**Records for this task**
________________________

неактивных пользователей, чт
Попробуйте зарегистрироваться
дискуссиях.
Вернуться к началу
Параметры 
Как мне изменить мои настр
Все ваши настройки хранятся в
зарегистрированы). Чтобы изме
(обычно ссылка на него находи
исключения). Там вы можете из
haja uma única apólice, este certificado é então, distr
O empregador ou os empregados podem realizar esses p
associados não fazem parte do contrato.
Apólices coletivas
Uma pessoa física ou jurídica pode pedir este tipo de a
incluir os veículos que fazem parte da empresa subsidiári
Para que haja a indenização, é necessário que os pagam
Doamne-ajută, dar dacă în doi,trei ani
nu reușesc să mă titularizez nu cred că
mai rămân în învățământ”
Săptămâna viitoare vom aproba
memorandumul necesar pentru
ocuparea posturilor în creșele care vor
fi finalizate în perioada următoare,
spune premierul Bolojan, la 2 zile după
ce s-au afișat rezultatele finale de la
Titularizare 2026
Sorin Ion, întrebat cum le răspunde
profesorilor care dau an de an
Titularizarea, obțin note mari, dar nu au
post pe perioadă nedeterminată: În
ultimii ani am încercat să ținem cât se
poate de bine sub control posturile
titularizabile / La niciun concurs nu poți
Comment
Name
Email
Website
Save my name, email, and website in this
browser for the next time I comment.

________________________

**Exercise objective**
For the string "parte", find every line of the material that contains it, and copy each one.

**Exercise answer**
associados não fazem parte do contrato.
incluir os veículos que fazem parte da empresa subsidiári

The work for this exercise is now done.